## TASK DIRECTIONS
Reproduce the tail of the data exactly. It starts at the line containing "I.T. Carlo Alberto Dalla Chiesa di" and runs to the last line.

## SOURCE DATA
++++++
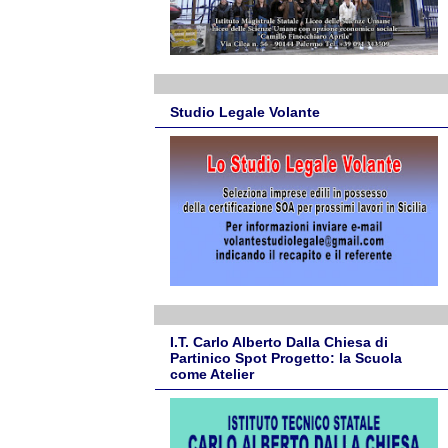
Studio Legale Volante
I.T. Carlo Alberto Dalla Chiesa di
Partinico Spot Progetto: la Scuola
come Atelier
++++++
## SOLUTION FOR THIS EXERCISE
I.T. Carlo Alberto Dalla Chiesa di
Partinico Spot Progetto: la Scuola
come Atelier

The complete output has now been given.